◆ Problem to work on:
Each line from the one containing "hayato kashima" to the end of the entries below must be restated exactly, and no other line should appear.

◆ Available records:
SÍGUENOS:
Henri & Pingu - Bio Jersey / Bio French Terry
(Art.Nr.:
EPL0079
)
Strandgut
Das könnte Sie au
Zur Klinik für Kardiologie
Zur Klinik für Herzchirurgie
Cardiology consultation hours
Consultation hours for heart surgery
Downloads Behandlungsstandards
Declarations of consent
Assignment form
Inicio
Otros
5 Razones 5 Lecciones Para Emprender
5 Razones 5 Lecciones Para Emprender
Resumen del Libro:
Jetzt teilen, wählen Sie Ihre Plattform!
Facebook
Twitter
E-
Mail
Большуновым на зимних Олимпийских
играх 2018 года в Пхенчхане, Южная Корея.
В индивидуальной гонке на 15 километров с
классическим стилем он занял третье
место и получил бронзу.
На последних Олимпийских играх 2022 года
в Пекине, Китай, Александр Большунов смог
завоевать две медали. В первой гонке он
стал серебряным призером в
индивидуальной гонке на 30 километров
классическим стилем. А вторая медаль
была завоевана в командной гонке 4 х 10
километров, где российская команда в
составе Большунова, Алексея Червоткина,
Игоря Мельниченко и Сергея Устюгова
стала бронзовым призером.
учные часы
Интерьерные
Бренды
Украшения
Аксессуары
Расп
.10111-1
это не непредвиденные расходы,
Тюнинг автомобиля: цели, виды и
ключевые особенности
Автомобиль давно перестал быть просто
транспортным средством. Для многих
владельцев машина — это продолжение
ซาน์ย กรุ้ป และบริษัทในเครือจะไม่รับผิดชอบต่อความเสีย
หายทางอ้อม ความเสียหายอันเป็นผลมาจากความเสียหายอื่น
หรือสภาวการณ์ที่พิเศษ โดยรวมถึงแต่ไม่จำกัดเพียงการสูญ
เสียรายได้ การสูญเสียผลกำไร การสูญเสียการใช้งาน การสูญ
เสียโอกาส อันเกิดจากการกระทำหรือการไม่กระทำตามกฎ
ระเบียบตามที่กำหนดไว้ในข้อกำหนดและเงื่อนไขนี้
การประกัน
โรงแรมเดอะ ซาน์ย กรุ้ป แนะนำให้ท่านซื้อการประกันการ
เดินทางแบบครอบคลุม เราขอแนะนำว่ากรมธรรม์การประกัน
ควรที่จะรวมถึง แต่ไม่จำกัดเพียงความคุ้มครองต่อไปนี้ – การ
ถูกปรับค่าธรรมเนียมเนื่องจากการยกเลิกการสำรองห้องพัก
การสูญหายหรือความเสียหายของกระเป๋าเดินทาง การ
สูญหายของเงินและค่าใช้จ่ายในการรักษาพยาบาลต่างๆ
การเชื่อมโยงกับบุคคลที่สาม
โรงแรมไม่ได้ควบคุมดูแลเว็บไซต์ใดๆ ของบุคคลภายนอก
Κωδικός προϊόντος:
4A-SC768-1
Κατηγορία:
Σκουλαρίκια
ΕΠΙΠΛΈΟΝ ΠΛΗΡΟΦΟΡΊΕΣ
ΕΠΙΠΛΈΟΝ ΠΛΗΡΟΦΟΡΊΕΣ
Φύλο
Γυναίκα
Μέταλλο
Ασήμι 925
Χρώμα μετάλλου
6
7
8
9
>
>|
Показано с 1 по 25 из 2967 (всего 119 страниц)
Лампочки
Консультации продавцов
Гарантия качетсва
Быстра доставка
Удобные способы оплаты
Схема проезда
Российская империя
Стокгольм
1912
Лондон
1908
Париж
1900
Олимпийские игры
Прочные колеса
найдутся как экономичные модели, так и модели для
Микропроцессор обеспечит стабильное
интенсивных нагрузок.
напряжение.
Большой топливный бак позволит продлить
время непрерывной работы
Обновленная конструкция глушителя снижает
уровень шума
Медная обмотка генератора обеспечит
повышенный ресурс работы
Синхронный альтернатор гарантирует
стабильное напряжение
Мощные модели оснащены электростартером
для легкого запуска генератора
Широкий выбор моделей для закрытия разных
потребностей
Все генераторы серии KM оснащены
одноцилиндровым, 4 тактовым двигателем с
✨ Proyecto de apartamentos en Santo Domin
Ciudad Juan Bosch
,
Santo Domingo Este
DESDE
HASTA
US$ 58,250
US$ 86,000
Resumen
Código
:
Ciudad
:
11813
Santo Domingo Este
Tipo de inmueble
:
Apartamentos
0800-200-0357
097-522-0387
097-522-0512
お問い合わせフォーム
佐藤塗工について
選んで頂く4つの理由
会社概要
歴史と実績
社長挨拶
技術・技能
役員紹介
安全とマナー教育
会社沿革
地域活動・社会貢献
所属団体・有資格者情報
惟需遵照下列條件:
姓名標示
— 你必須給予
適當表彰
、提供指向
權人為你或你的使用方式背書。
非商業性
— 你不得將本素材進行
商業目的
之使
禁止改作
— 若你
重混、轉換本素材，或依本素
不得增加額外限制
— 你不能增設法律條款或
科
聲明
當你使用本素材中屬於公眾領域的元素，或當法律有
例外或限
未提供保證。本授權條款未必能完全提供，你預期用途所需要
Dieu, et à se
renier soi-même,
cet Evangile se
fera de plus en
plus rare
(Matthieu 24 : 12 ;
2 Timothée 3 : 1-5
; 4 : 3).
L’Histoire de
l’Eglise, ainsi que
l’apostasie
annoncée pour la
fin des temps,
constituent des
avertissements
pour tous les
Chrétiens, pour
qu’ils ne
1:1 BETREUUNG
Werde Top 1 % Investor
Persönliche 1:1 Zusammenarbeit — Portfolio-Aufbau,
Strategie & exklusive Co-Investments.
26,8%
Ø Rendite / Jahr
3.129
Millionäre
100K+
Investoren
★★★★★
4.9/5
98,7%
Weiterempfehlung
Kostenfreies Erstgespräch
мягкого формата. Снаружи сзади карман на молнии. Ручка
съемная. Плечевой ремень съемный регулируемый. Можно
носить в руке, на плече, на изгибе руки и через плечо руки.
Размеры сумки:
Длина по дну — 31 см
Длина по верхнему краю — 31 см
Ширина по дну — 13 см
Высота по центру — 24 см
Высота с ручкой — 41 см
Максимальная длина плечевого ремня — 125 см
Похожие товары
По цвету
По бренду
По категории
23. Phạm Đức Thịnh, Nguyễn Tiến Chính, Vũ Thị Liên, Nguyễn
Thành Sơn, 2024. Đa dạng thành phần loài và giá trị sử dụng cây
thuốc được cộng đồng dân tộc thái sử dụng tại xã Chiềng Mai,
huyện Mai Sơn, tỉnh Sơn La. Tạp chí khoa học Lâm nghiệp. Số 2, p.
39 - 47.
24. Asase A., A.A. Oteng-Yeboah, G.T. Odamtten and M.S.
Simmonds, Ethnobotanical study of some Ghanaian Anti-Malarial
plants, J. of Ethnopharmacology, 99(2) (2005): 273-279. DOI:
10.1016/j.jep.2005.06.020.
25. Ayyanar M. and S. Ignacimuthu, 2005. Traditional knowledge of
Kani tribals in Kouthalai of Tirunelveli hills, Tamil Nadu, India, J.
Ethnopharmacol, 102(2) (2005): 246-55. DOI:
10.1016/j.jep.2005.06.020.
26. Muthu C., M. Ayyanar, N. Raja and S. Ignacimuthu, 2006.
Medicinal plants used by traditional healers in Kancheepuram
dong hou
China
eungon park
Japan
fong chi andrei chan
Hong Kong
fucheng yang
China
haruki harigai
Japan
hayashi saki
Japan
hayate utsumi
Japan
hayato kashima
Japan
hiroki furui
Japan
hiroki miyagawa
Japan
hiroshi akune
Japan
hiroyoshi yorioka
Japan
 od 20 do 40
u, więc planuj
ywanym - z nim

◆ Exercise answer:
hayato kashima
Japan
hiroki furui
Japan
hiroki miyagawa
Japan
hiroshi akune
Japan
hiroyoshi yorioka
Japan
 od 20 do 40
u, więc planuj
ywanym - z nim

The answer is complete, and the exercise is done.